Les proxénètes se tournent vers les personnes les plus vulnérables. C’est d’ailleurs la raison pour laquelle les réseaux rôdent autour de l’ASE. On assiste au développement visibilisé de l’exploitation sexuelle des mineures : + 140 % en dix ans. On sait que la mise en relation se fait de plus en plus via des sites Internet, or, quand on demande que ces sites ferment, les forces de l’ordre refusent au prétexte que cela leur permet de suivre l’activité des réseaux pour mieux les démanteler !

 

Que faut-il faire aujourd’hui ?

 

Il nous manque une véritable grande campagne nationale autour de la pénalisation de l’achat d’actes sexuels. Cela n’a jamais été véritablement fait, sauf à l’occasion des JO de Paris, campagne que personne n’a vue. La loi prévoit aussi que la prévention de l’exploitation sexuelle soit intégrée dans les programmes Evars dans les établissements scolaires (Éducation à la vie affective et sexuelle), il faut que cela soit effectivement mis en place. Cette loi est une nécessité mais elle est encore insuffisamment appliquée.

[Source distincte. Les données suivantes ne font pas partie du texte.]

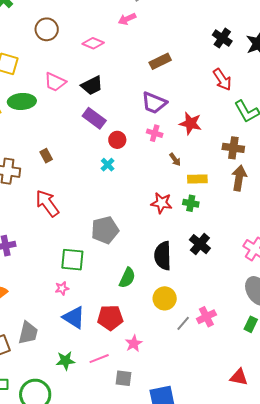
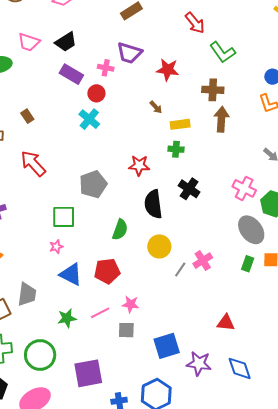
pink cross: (155, 133) -> (106, 68), moved
cyan cross: (108, 165) -> (89, 119), size x1.5
red star: (162, 203) -> (139, 165), moved
pink star: (134, 343) -> (131, 304), moved, turned -30
red triangle: (239, 377) -> (226, 323), moved

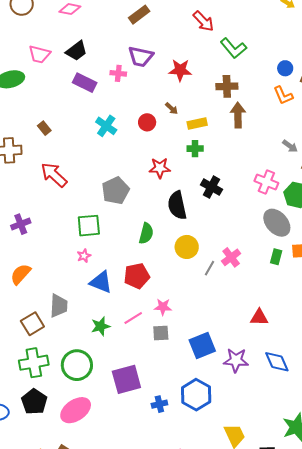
red circle: (96, 93) -> (147, 122), moved

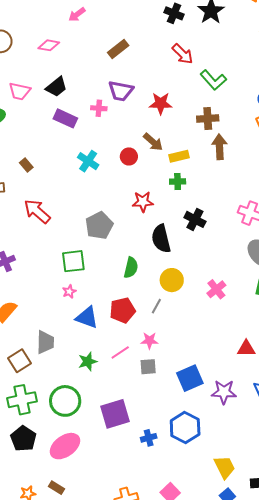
brown arrow: (172, 108) -> (153, 142), size x1.5
gray line: (209, 268) -> (156, 306), moved

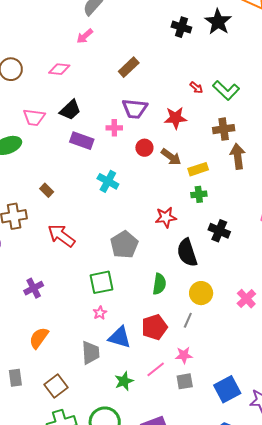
red arrow: (183, 54) -> (196, 88), moved, size x0.6
red circle: (129, 156) -> (144, 148), moved
gray trapezoid: (45, 342) -> (91, 353), moved

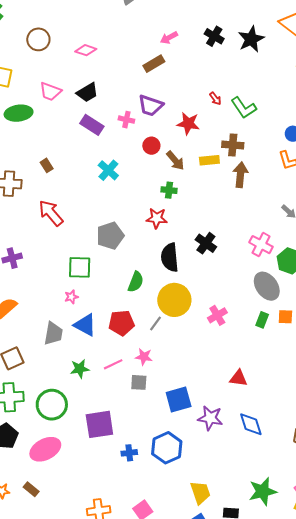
pink arrow: (85, 36) -> (169, 38), moved
yellow rectangle: (198, 169) -> (209, 160), moved
green cross: (199, 194) -> (169, 190), moved
yellow circle: (201, 293) -> (174, 300), size x1.4

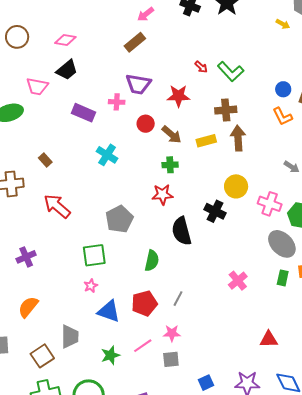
black trapezoid: (87, 92) -> (67, 70), moved
yellow rectangle: (209, 160) -> (206, 141), moved
yellow circle: (174, 300) -> (236, 186), moved, size x0.7
gray trapezoid: (53, 334) -> (70, 337), moved
blue square: (179, 400) -> (206, 383), moved, size x0.6

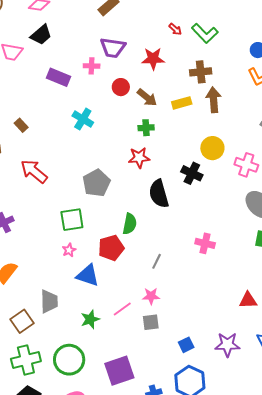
pink cross: (238, 281) -> (205, 243), moved, turned -36
red pentagon: (144, 303) -> (111, 248), moved

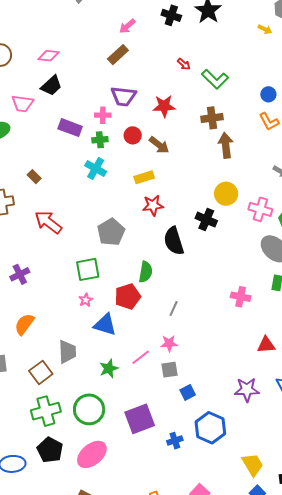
red arrow: (175, 29) -> (184, 64), moved
yellow rectangle: (182, 103) -> (144, 177), moved
green cross: (146, 128) -> (100, 140), moved
pink cross: (205, 243) -> (241, 297), moved
blue square: (186, 345) -> (188, 392), moved

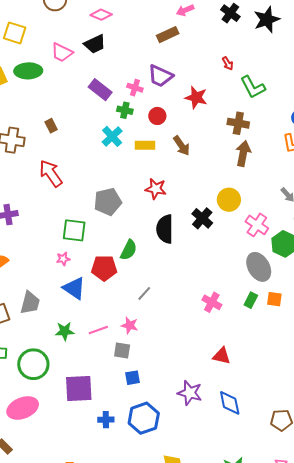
brown arrow: (159, 145) -> (182, 146), moved
yellow rectangle: (144, 177) -> (145, 145), moved

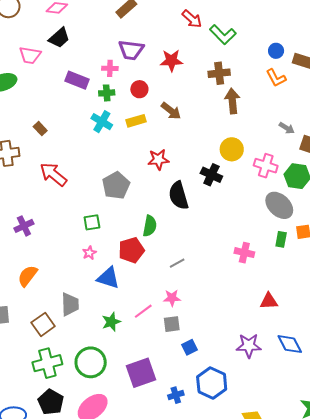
red arrow: (228, 63) -> (192, 19), size x1.5
green square: (74, 230) -> (92, 222), size x0.7
gray line: (144, 293) -> (177, 263), turned 35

Par ailleurs, le contexte du masculinisme montre combien le recours à la prostitution est un élément de domination des femmes. Selon le dernier rapport du Haut Conseil à l’Égalité entre les femmes et les hommes, 14 % des hommes déclarent avoir eu recours à la prostitution, et on constate que plus ils revendiquent une forme de sexisme hostile, proche du masculinisme, avec une légitimation des violences, plus ils ont recours à la prostitution, il y a une vraie corrélation.